Please, feed your data to the machines.
Artificial intelligence is taking the demand for data to a new level. 📈
Let’s say you have access to 5,000 X-ray images of patients who were correctly diagnosed with a particular type of cancer — Type A.
Today, it is surprisingly easy to use this data to train a bot to detect this cancer in new patients.
To build this bot, you’d build an image classifier powered by a neural net and the 5,000 X-ray images would be your training data set.
You’d add another 5,000 X-rays of patients without cancer so the classifier has examples of both healthy and affected X-rays.
In essence, this image classifier bot would look for common patterns at pixel level using image gradients and correlate that pattern to Type-A cancer using a widely used machine learning algorithm called back-propagation.
Note that YOU don’t have to specify the patterns at the pixel level to the bot for it to detect the cancer. That would be a highly inefficient process and possibly inaccurate as well.
Instead, in our deep learning model, the bot looks for the patterns itself. It painstakingly evaluates small grids of pixels of an image with the cancer and compares it to the corresponding grid in ALL the other images to find the patterns that exist. For further reading, you can check out concepts like kernel convolutions or how bots are detecting various object in Kaggle competitions.
If you want to dive deeper into the tech, you can read my essay “Learning at Scale & The End of ‘If-Then’ Logic”.
The point is, using currently available open-source/SaaS deep learning platforms, a bit of motivation and access to the right data set, one could set this bot up in no time.
Once trained, if you input a new patient’s X-ray, the classifier would be able to say things like “There’s a 98% chance that this is a Type A Cancer”.
If you’ve been through a cancer diagnosis process of a loved one, you know how important it is to be certain. That’s why people get the second, the third and the fourth opinion from different doctors.
Using this bot, every patient can be more confident about a diagnosis, a lot faster.
The best part is that if you continue to add more X-ray images of correctly diagnosed Type A cancer, the bot will continue to get better at detecting it.

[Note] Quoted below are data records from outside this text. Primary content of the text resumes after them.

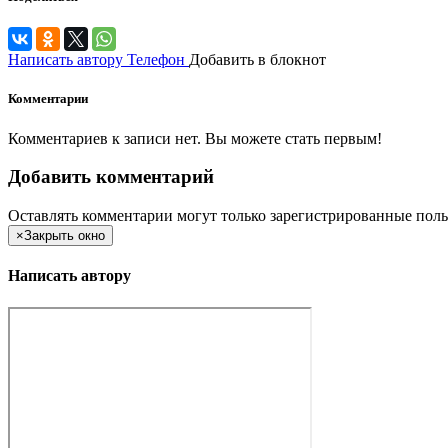
Написать автору
Телефон
Добавить в блокнот
Комментарии
Комментариев к записи нет. Вы можете стать первым!
Добавить комментарий
Оставлять комментарии могут только зарегистрированные поль
×
Закрыть окно
Написать автору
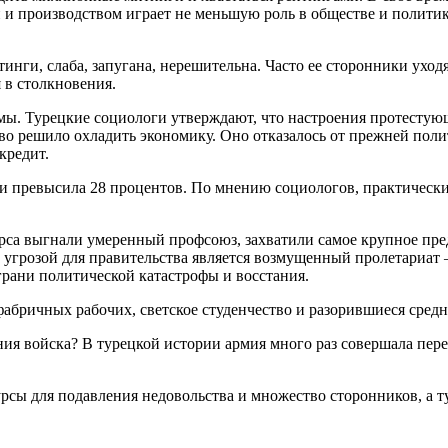
 и производством играет не меньшую роль в обществе и политик
нги, слаба, запугана, нерешительна. Часто ее сторонники уход
 в столкновения.
лемы. Турецкие социологи утверждают, что настроения протесту
тво решило охладить экономику. Оно отказалось от прежней поли
кредит.
и превысила 28 процентов. По мнению социологов, практически
урса выгнали умеренный профсоюз, захватили самое крупное пре
й угрозой для правительства является возмущенный пролетариа
рани политической катастрофы и восстания.
абричных рабочих, светское студенчество и разорившиеся средн
ения войска? В турецкой истории армия много раз совершала пер
сы для подавления недовольства и множество сторонников, а ту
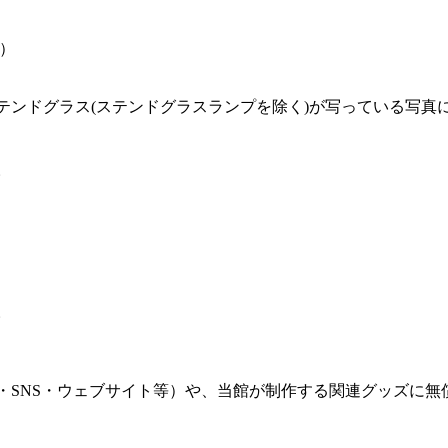
可）
テンドグラス(ステンドグラスランプを除く)が写っている写真
。
。
・SNS・ウェブサイト等）や、当館が制作する関連グッズに無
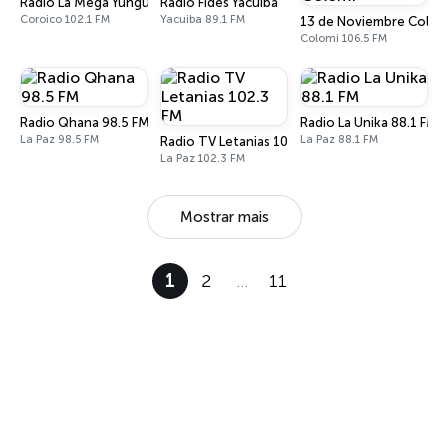
Radio La Mega Yungueña
Radio Fides Yacuiba
Coroico 102.1 FM
Yacuiba 89.1 FM
13 de Noviembre Colom
Colomi 106.5 FM
Radio Qhana 98.5 FM
Radio La Unika 88.1 FM
La Paz 98.5 FM
La Paz 88.1 FM
Radio TV Letanias 102.3 FM
La Paz 102.3 FM
Mostrar mais
1
2
…
11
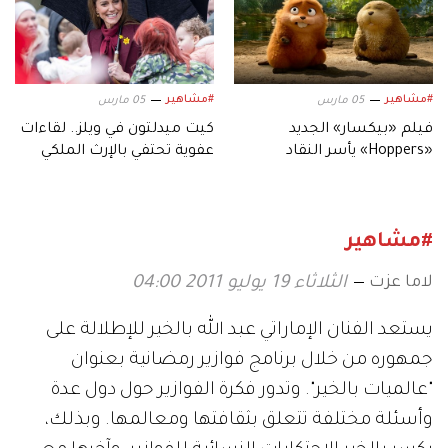
#مشاهير
#مشاهير
05 مارس
05 مارس
فيلم «بيكسار» الجديد
كيت ميدلتون في ويلز.. لقاءات
«Hoppers» يأسر النقاد
عفوية تحتفي بالإرث الملكي
بعالمه.. وشخصياته المميزة
#مشاهير
لاما عزت
الثلاثاء 19 يوليو 2011 04:00
يستعد الفنان الإماراتي عبد الله بالخير للإطلالة على
جمهوره من خلال برنامج فوازير رمضانية بعنوان
"عالميات بالخير". وتدور فكرة الفوازير حول دول عدة
وأسئلة مختلفة تتعلق بثقافتها ومعالمها. وبذلك،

As machine learning techniques become more mainstream, a lot more value will be placed on data because machines can learn from it to do our jobs better than us.
This above use-case isn’t science fiction.
At John Radcliffe Hospital, a team of researchers from Oxford University are using electrocardiogram images (Eco test) of the heart to detect heart diseases. The system is called Ultromics and it consistently performs better than human cardiologists. The team has access to Oxford University’s heart imaging database and they are training their machine learning algorithms with these images to detect various heart diseases.
Google’s DeepMind is using a similar system to train an AI to detect eye disease by looking at thousands of retina scans at London’s Moorfields Eye Hospital.
In a double blind study, IBM Watson for Oncology’s breast cancer treatment recommendations was 90% concordance with the recommendation of a tumor board consisting of multi-disciplinary doctors and practitioners. Here, the training data comes from medical records of past patients, medical journal and books.
Needless to say, AI/ML use-cases are not limited to healthcare but they show us how valuable data is to solve real problems.
Most organizations/businesses/governments are sitting on top of literal goldmines of data that could be made into powerful AI products.
Unfortunately, not enough is being done. Not fast enough.
Data is a source of great power. And with great power comes great responsibility.*
So if you’ve got access to valuable data, you better be building something useful with it.